EXERCISE GOAL »
Give the data again exactly, without its images.

Stored data entries »
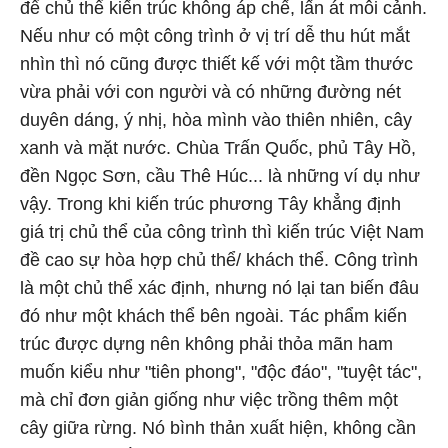
để chủ thể kiến trúc không áp chế, lấn át môi cảnh.
Nếu như có một công trình ở vị trí dễ thu hút mắt
nhìn thì nó cũng được thiết kế với một tầm thước
vừa phải với con người và có những đường nét
duyên dáng, ý nhị, hòa mình vào thiên nhiên, cây
xanh và mặt nước. Chùa Trấn Quốc, phủ Tây Hồ,
đền Ngọc Sơn, cầu Thê Húc... là những ví dụ như
vậy. Trong khi kiến trúc phương Tây khẳng định
giá trị chủ thể của công trình thì kiến trúc Việt Nam
đề cao sự hòa hợp chủ thể/ khách thể. Công trình
là một chủ thể xác định, nhưng nó lại tan biến đâu
đó như một khách thể bên ngoài. Tác phẩm kiến
trúc được dựng nên không phải thỏa mãn ham
muốn kiểu như "tiên phong", "độc đáo", "tuyệt tác",
mà chỉ đơn giản giống như việc trồng thêm một
cây giữa rừng. Nó bình thản xuất hiện, không cần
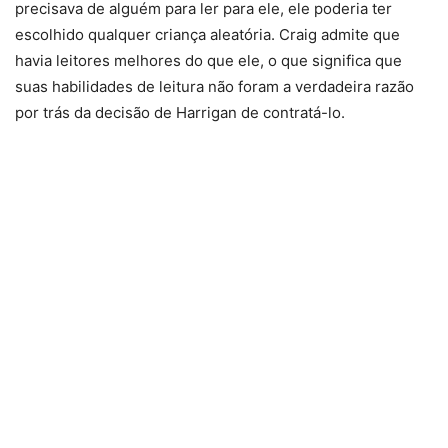
precisava de alguém para ler para ele, ele poderia ter
escolhido qualquer criança aleatória. Craig admite que
havia leitores melhores do que ele, o que significa que
suas habilidades de leitura não foram a verdadeira razão
por trás da decisão de Harrigan de contratá-lo.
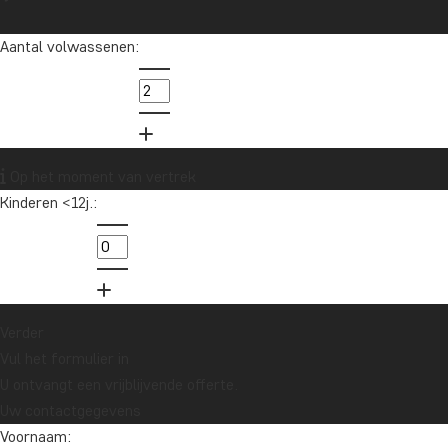
Aantal volwassenen:
Op het moment van vertrek
Kinderen <12j.:
Verder
Vul het formulier in
U ontvangt een vrijblijvende offerte.
Uw contactgegevens
Voornaam:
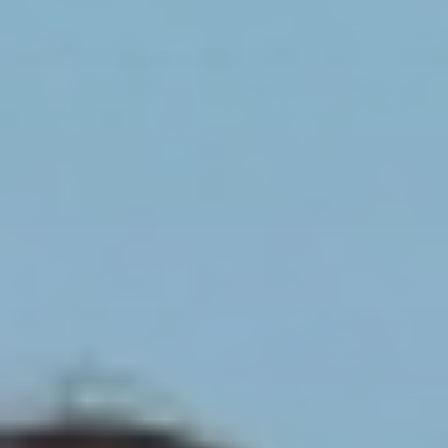
Spaß
FAMILY & K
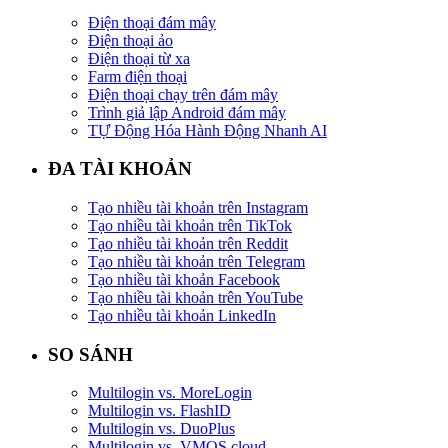
Điện thoại đám mây
Điện thoại ảo
Điện thoại từ xa
Farm điện thoại
Điện thoại chạy trên đám mây
Trình giả lập Android đám mây
TỰ Động Hóa Hành Động Nhanh AI
ĐA TÀI KHOẢN
Tạo nhiều tài khoản trên Instagram
Tạo nhiều tài khoản trên TikTok
Tạo nhiều tài khoản trên Reddit
Tạo nhiều tài khoản trên Telegram
Tạo nhiều tài khoản Facebook
Tạo nhiều tài khoản trên YouTube
Tạo nhiều tài khoản LinkedIn
SO SÁNH
Multilogin vs. MoreLogin
Multilogin vs. FlashID
Multilogin vs. DuoPlus
Multilogin vs. VMOS cloud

WRITTEN ANSWER »
để chủ thể kiến trúc không áp chế, lấn át môi cảnh.
Nếu như có một công trình ở vị trí dễ thu hút mắt
nhìn thì nó cũng được thiết kế với một tầm thước
vừa phải với con người và có những đường nét
duyên dáng, ý nhị, hòa mình vào thiên nhiên, cây
xanh và mặt nước. Chùa Trấn Quốc, phủ Tây Hồ,
đền Ngọc Sơn, cầu Thê Húc... là những ví dụ như
vậy. Trong khi kiến trúc phương Tây khẳng định
giá trị chủ thể của công trình thì kiến trúc Việt Nam
đề cao sự hòa hợp chủ thể/ khách thể. Công trình
là một chủ thể xác định, nhưng nó lại tan biến đâu
đó như một khách thể bên ngoài. Tác phẩm kiến
trúc được dựng nên không phải thỏa mãn ham
muốn kiểu như "tiên phong", "độc đáo", "tuyệt tác",
mà chỉ đơn giản giống như việc trồng thêm một
cây giữa rừng. Nó bình thản xuất hiện, không cần
precisava de alguém para ler para ele, ele poderia ter
escolhido qualquer criança aleatória. Craig admite que
havia leitores melhores do que ele, o que significa que
suas habilidades de leitura não foram a verdadeira razão
por trás da decisão de Harrigan de contratá-lo.
Aantal volwassenen:
Op het moment van vertrek
Kinderen <12j.:
Verder
Vul het formulier in
U ontvangt een vrijblijvende offerte.
Uw contactgegevens
Voornaam:
Spaß
FAMILY & K
Điện thoại đám mây
Điện thoại ảo
Điện thoại từ xa
Farm điện thoại
Điện thoại chạy trên đám mây
Trình giả lập Android đám mây
TỰ Động Hóa Hành Động Nhanh AI
ĐA TÀI KHOẢN
Tạo nhiều tài khoản trên Instagram
Tạo nhiều tài khoản trên TikTok
Tạo nhiều tài khoản trên Reddit
Tạo nhiều tài khoản trên Telegram
Tạo nhiều tài khoản Facebook
Tạo nhiều tài khoản trên YouTube
Tạo nhiều tài khoản LinkedIn
SO SÁNH
Multilogin vs. MoreLogin
Multilogin vs. FlashID
Multilogin vs. DuoPlus
Multilogin vs. VMOS cloud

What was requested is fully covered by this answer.